## [Exercise directions]
Only lines containing the word "ruční" belong in the answer; copy each one from the records.

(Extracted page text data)
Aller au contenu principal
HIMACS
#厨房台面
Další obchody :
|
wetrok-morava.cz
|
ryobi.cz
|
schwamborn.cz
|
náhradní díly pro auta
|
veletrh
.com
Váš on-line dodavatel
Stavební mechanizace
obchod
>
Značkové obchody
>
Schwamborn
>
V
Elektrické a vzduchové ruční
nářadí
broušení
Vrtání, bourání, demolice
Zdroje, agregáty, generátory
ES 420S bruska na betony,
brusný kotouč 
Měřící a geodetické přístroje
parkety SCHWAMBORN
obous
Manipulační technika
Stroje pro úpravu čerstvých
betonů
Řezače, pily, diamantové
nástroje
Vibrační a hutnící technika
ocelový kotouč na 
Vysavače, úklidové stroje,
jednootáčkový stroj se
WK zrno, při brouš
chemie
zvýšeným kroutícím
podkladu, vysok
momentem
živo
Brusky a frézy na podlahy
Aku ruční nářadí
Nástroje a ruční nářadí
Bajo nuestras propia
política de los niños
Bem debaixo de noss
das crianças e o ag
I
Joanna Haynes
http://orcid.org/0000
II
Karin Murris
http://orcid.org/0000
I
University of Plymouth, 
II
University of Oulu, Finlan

## [Problem solution]
Elektrické a vzduchové ruční
Aku ruční nářadí
Nástroje a ruční nářadí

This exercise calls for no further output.